1928

NO PUEDO VIVIR sin Amalia —se queja Lidia—. Amina y Esterica son dos verdaderas calamidades.

—¿Cuándo vuelve?

—Este fin de semana. Mientras tanto, no podremos tener invitados.

—Ni falta que hace —apunta Julio, mientras monda una manzana. Están almorzando. Jaime, sentado en un rincón de la sala, toma café.

—¿Y a qué ha ido Amalia a España?

—Piensa traerse con ella a su hija. Una hija que tiene estudiando no sé dónde…

—¿Es que todavía le hace falta más gente en la cocina? ¡Sería el colmo! —protesta Julio—. Además, la mayoría de los platos que hace yo no puedo probarlos.

—Julio, no te quejes. A ti te hace una comida especial.

—Sí, pero de tan mala gana, que no me extrañaría quedarme muerto envenenado cualquier día de éstos.

—¿A qué viene ahora esa hija, mamá? —quiso saber Jaime.

Las niñas de Arlánzazu terminaban de almorzar en silencio.

—A pasar con ella unas cuantas semanas.

—¿Piensa llevarla a un hotel? —interrogó Julio.

—Yo le he dejado el pabellón para que lo ocupen el tiempo que pase aquí la niña.

—¿Es muy joven? —volvió a indagar Jaime examinándose las uñas de la mano derecha.

—No lo sé. Me dijo la edad, pero no la recuerdo. No sé nada, Jaime.

—Será un monstruo. La vida sexual de Amalia no creo que dé mucho de sí.

Laura se echó a reír. Isabel puso cara larga.

—¿No vais a salir? —preguntó Julio—. Yo voy a la oficina y tengo el coche listo.

Las niñas de Arlánzazu se miraron.

—¿Qué hacemos? —consultó Laura.

Isabel fijó su mirada en Lidia.

—Haced lo que queráis. Yo he pedido un coche de caballos para las cinco. Ahora hace mucho calor. Y a mí el calor me sienta como un tiro.

—Nos vamos contigo, Julio —propuso Isabel.

—Bueno —aceptó Laura sin ganas—. Si usted quiere, Lidia, la esperamos a las cinco en alguna parte.
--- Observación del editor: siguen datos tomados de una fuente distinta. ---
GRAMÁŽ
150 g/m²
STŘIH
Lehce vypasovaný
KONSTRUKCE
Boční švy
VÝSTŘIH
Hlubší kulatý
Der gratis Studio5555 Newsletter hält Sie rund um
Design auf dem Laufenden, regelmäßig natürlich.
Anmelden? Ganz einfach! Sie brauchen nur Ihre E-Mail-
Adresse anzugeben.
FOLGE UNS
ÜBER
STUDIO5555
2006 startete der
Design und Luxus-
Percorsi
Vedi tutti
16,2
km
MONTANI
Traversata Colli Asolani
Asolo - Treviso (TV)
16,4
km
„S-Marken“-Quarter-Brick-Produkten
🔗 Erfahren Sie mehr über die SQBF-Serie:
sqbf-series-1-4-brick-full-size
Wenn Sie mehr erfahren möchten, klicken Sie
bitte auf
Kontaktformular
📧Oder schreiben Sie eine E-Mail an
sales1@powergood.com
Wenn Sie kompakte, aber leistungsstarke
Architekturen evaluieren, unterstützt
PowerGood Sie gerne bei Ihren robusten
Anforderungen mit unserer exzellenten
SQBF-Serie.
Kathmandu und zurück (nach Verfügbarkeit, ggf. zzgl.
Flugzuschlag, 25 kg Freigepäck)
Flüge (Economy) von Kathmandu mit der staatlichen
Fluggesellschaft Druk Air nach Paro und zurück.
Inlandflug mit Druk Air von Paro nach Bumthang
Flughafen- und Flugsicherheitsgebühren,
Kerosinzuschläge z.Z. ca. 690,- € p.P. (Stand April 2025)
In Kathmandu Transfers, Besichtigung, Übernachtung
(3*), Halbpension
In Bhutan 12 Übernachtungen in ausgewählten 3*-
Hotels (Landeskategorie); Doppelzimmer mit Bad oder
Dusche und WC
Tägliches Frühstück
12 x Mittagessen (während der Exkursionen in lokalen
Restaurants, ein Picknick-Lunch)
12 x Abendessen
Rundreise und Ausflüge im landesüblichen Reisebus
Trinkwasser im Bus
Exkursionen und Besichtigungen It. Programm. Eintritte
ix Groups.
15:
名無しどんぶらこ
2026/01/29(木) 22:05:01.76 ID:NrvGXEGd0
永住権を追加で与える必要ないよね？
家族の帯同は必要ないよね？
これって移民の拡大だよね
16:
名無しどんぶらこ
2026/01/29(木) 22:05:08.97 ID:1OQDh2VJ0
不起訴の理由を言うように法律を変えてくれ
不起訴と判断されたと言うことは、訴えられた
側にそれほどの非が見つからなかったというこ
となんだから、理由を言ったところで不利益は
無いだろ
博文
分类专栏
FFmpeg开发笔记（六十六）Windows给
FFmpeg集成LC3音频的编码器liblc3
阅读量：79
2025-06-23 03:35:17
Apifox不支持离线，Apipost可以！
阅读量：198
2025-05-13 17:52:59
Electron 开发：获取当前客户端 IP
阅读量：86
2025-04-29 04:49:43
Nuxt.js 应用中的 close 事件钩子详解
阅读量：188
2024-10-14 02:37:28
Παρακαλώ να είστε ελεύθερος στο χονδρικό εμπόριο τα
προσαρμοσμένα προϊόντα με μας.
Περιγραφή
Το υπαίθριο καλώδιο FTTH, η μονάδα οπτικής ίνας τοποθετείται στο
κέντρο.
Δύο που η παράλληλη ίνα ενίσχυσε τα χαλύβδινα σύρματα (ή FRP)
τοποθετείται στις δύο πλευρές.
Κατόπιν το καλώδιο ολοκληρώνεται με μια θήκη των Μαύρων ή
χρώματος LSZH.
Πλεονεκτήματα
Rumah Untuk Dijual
—En la terraza del Kursaal.

—De acuerdo.

Jaime seguía tumbado.

—¿No vienes? —inquiere Laura al pasar.

Él la agarró por la cintura.

—¡No! ¡Quédate!

—¡Suéltame! No seas libidinoso. Tu madre nos está mirando.
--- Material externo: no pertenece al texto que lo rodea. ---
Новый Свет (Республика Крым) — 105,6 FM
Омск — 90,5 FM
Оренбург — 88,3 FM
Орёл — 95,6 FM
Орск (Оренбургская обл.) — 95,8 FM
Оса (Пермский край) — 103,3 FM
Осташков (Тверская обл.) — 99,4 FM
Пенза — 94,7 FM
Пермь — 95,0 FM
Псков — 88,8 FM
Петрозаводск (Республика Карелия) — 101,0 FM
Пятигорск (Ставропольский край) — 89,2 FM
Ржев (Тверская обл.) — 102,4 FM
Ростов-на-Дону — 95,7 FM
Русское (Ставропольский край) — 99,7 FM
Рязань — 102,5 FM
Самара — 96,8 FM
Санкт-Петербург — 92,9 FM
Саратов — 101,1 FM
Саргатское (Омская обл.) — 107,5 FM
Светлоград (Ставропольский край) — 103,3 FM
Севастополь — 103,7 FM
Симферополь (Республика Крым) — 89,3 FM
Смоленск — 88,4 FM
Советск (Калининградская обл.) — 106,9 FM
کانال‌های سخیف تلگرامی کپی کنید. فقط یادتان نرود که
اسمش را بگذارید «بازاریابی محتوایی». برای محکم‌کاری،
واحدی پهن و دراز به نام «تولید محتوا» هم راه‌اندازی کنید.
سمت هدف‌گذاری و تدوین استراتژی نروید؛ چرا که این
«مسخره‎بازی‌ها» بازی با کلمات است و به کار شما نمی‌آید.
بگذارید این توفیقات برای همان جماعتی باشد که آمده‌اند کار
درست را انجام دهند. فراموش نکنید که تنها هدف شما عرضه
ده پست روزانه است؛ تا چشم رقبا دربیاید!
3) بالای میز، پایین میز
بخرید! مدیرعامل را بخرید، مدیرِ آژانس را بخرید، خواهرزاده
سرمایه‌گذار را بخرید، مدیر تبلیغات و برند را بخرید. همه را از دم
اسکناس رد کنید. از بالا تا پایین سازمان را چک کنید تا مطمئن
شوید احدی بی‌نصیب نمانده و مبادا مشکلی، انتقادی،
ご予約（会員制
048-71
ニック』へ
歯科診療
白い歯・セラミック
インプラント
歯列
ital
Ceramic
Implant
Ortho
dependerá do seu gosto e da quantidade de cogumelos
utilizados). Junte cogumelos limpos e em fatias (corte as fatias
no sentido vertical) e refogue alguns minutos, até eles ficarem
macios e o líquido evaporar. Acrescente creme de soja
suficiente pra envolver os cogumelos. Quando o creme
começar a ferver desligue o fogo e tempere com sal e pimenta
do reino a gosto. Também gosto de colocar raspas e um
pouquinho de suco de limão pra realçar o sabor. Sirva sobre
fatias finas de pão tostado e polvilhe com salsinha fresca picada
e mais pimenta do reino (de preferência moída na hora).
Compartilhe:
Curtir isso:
Hablaban en un murmullo. Lidia ya estaba entornando persianas.

—No me dejes solo, Laura. ¡Quédate conmigo! Deja que «los reyes de las galletas se vayan solos».
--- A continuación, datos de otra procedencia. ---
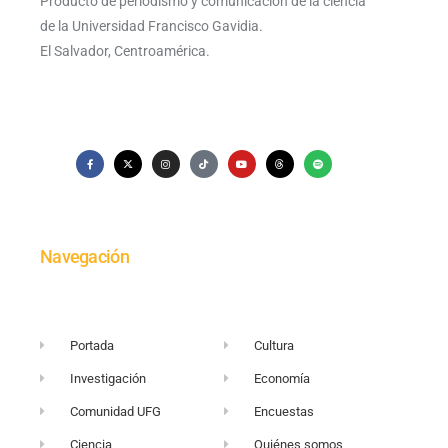
Producto de periodismo y comunicación de la ciencia
de la Universidad Francisco Gavidia.
El Salvador, Centroamérica.
Navegación
Portada
Cultura
Investigación
Economía
Comunidad UFG
Encuestas
Ciencia
Quiénes somos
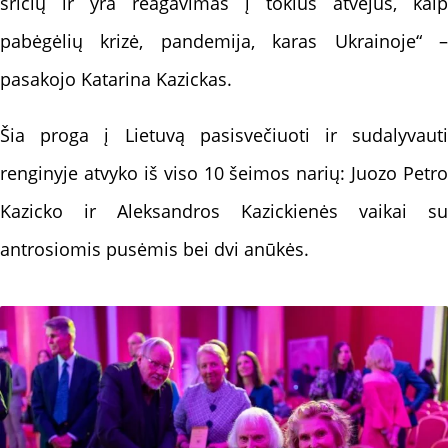
sričių ir yra reagavimas į tokius atvejus, kaip
pabėgėlių krizė, pandemija, karas Ukrainoje“ –
pasakojo Katarina Kazickas.
Šia proga į Lietuvą pasisvečiuoti ir sudalyvauti
renginyje atvyko iš viso 10 šeimos narių: Juozo Petro
Kazicko ir Aleksandros Kazickienės vaikai su
antrosiomis pusėmis bei dvi anūkės.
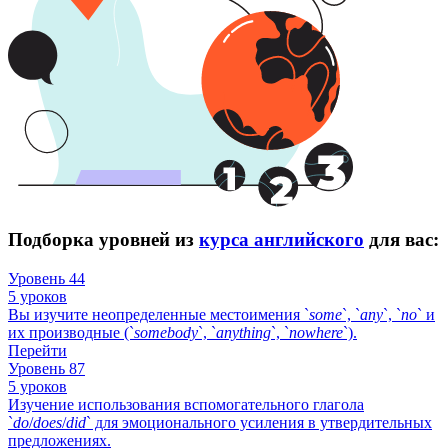
Подборка уровней из
курса английского
для вас:
Уровень 44
5 уроков
Вы изучите неопределенные местоимения `
some
`, `
any
`, `
no
` и
их производные (`
somebody
`, `
anything
`, `
nowhere
`).
Перейти
Уровень 87
5 уроков
Изучение использования вспомогательного глагола
`
do
/
does
/
did
` для эмоционального усиления в утвердительных
предложениях.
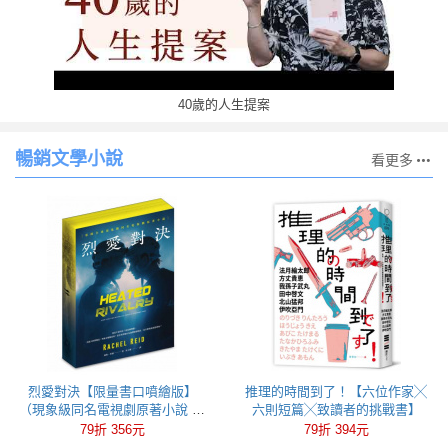
40歲的人生提案
暢銷文學小說
看更多
烈愛對決【限量書口噴繪版】
推理的時間到了！【六位作家╳
（現象級同名電視劇原著小說 全
六則短篇╳致讀者的挑戰書】
球冰球羅曼史狂潮代表作）
79折 356元
79折 394元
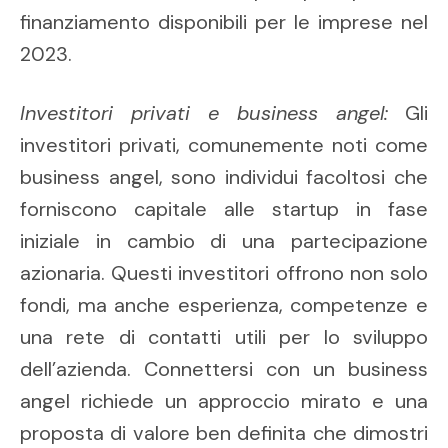
finanziamento disponibili per le imprese nel
2023.
Investitori privati e business angel:
Gli
investitori privati, comunemente noti come
business angel, sono individui facoltosi che
forniscono capitale alle startup in fase
iniziale in cambio di una partecipazione
azionaria. Questi investitori offrono non solo
fondi, ma anche esperienza, competenze e
una rete di contatti utili per lo sviluppo
dell’azienda. Connettersi con un business
angel richiede un approccio mirato e una
proposta di valore ben definita che dimostri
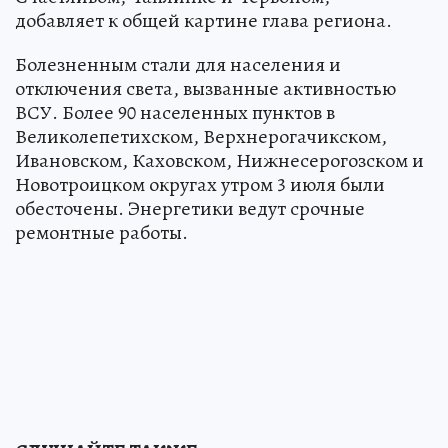
добавляет к общей картине глава региона.
Болезненным стали для населения и
отключения света, вызванные активностью
ВСУ. Более 90 населенных пунктов в
Великолепетихском, Верхнерогачикском,
Ивановском, Каховском, Нижнесерогозском и
Новотроицком округах утром 3 июля были
обесточены. Энергетики ведут срочные
ремонтные работы.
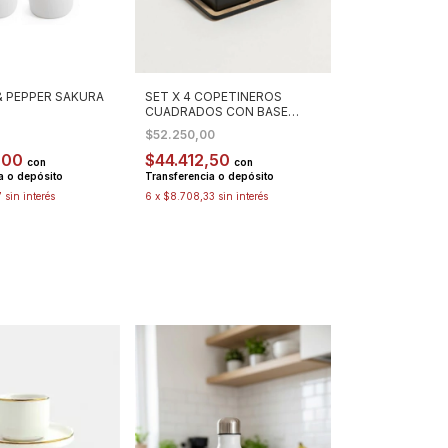
& PEPPER SAKURA
SET X 4 COPETINEROS
CUADRADOS CON BASE
BAMBOO
0
$52.250,00
,00
$44.412,50
con
con
a o depósito
Transferencia o depósito
7
sin interés
6
x
$8.708,33
sin interés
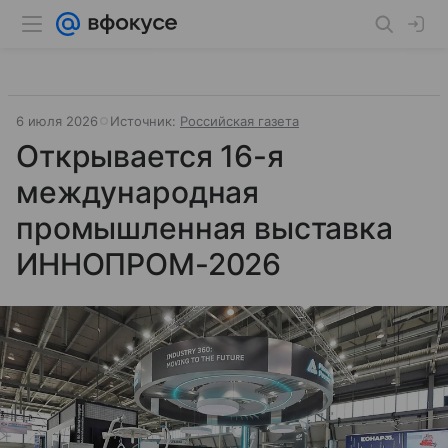
6 июля 2026
Источник:
Российская газета
Открывается 16-я
международная
промышленная выставка
ИННОПРОМ-2026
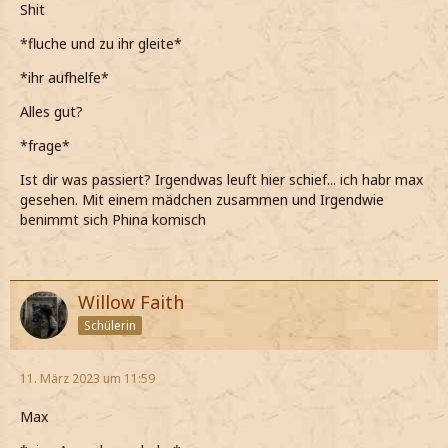
Shit
*fluche und zu ihr gleite*
*ihr aufhelfe*
Alles gut?
*frage*
Ist dir was passiert? Irgendwas leuft hier schief... ich habr max
gesehen. Mit einem mädchen zusammen und Irgendwie
benimmt sich Phina komisch
Willow Faith
Schülerin
11. März 2023 um 11:59
Max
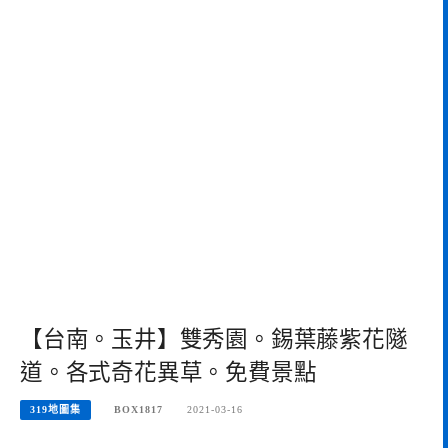
【台南。玉井】雙秀園。錫葉藤紫花隧
道。各式奇花異草。免費景點
319地圖集
BOX1817
2021-03-16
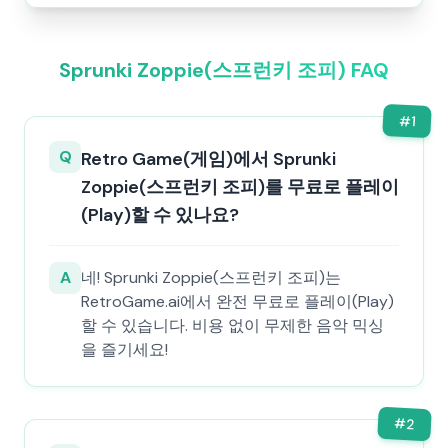
Sprunki Zoppie(스프런키 조피) FAQ
#
1
Q
Retro Game(게임)에서 Sprunki
Zoppie(스프런키 조피)를 무료로 플레이
(Play)할 수 있나요?
A
네! Sprunki Zoppie(스프런키 조피)는
RetroGame.ai에서 완전 무료로 플레이(Play)
할 수 있습니다. 비용 없이 무제한 음악 믹싱
을 즐기세요!
#
2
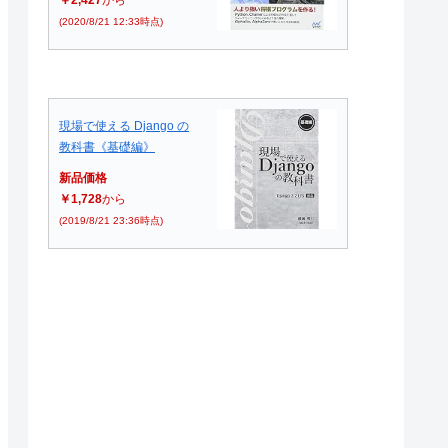
(2020/8/21 12:33時点)
現場で使える Django の
教科書《基礎編》
新品価格
￥1,728
から
(2019/8/21 23:36時点)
—Ahora vuelvo. Intentaré convencer a Isabel.

Laura alcanzó a su hermana en el vestíbulo.

—Isabel, me duele mucho la cabeza. Prefiero reunirme contigo más tarde. Yo bajaré con Lidia.

Isabel puso el gesto hosco.

—Como quieras. Pero no hagas locuras. Ya sabes lo que nos dijo mamá.

Laura había ocultado el rostro en un enorme racimo de dalias.

—Las dalias no huelen, Laura —advirtió Isabel ofendida.

Julio desde la terraza, las llamaba:

—Ya voy, Julio —contestó Isabel.

—No vendas muchas galletas esta tarde, Isabel —recomendó Laura con guasa.

La hermana se puso furiosa, y salió huyendo. Laura volvió a la sala. Allí reinaba una grata penumbra. Lidia dormitaba en un enorme sillón de gutapercha. Jaime terminaba de apurar un cigarrillo.

—¿Quieres uno? —ofreció.

—¿Son turcos?

—No, ingleses.

—En esta casa todo es inglés —se quejó Laura.

—Vamos a dar una vuelta, ¿quieres?

Jaime se levantó.

—¿Adónde vais? —preguntó Lidia.

—Mamá, creíamos que estabas dormida.

—Vamos a dar una vuelta. —Con esta solina… En mis tiempos los muchachos no daban vueltas por ninguna parte si no iban acompañados de alguien.

—Llevaremos el galgo ruso. Será nuestra carabina.

—A las cinco está aquí el coche, Laura.

—Estaremos de vuelta mucho antes.

Al atravesar el vestíbulo, Laura arranca una dalia del jarrón y se la coloca en el pecho. El vestido que lleva es de color malva y la dalia amarilla lo convierte en un modelo insólito. Lidia entorna los ojos.